The dichotomy of fandom in the IPL era: understanding the Hardik Pandya situation Premium
The Hindu
The importance of fans in sports, the impact of their presence, and the challenges faced by players without their support.
Sport without fans is like watching a tap-dancing session in a heavily carpeted hall without any background score and that too in a soundproofed room. The acoustic joy goes missing, and the same applies when fans don’t turn up while venues lapse into melancholic whispers.
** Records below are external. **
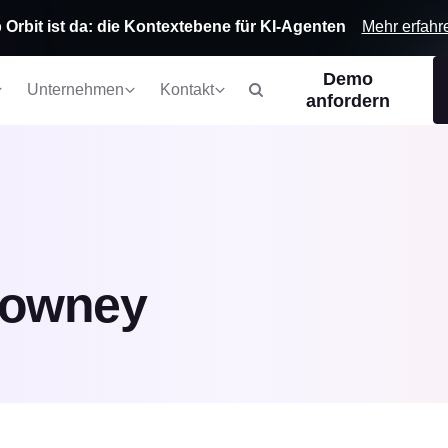
Mehr erfahr
 Orbit ist da: die Kontextebene für KI-Agenten
Demo
Unternehmen
Kontakt
anfordern
Downey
Be it the ancient Roman Colosseum where mobs made raucous noise while watching blood sport, or the more sanitised venues of the modern globe in which athletes compete hard for titles, it is the avid follower who adds value. The decibel levels rise, expectation quadruples, tongue-in-cheek placards are held and even marriage proposals are aired towards superstar players.
Can you imagine Wimbledon without the head twitches of those sitting in the stands? As heads turn left and right following the ball, it adds another layer of visual symmetry. The collective memories of watching sport add a warm glow of nostalgia and the resultant applause enhances a sportsperson’s desire to excel. Actor and politician Kamal Haasan often says that he is a limelight moth; it is a truism that applies to practitioners of sport too as they love the attention.
Complexities often sneak into this symbiotic world of the achiever and the devotee. Fandom gets intertwined with nationalism at a larger plane and individual or club loyalty at the hyper-local zone. It all remains smooth as long as the team or player you root for does well, but once form deserts them and triumphs turn coy, the loyalists’ collective self-esteem gets shredded and that breeds toxicity.
Hardik Pandya is learning this the hard way ever since he winged his way back to the Mumbai Indians dugout after a stint as the Gujarat Titans skipper in the Indian Premier League (IPL). Reportedly his demand for being appointed captain of the Mumbai franchise and the haphazard manner in which incumbent Rohit Sharma was nudged out did not sit well with Mumbaikars.
Hitman Rohit is an icon not just in the highrises and slums of Mumbai, but across India and the cricketing world. Plus he was seen as the quintessential city-dweller with his Mumbaiya slang. He was the insider within the humid sea-lapped metropolis or ‘Maximum City’ as writer Suketu Mehta rightly called it. Hardik was noted as the outsider walking straight in and clamouring for attention.
It was like those lateral entries seen in the corporate world where the new-hire strides in with a fancy designation and a hefty pay-cheque. Resentment is bound to occur. Right from the moment the latest IPL commenced on March 22, Hardik has got the rough end of the stick, be it at Ahmedabad, his former home ground, or in Mumbai, his current base. The former treated him as a deserter and the latter drew in the curtains and sulked.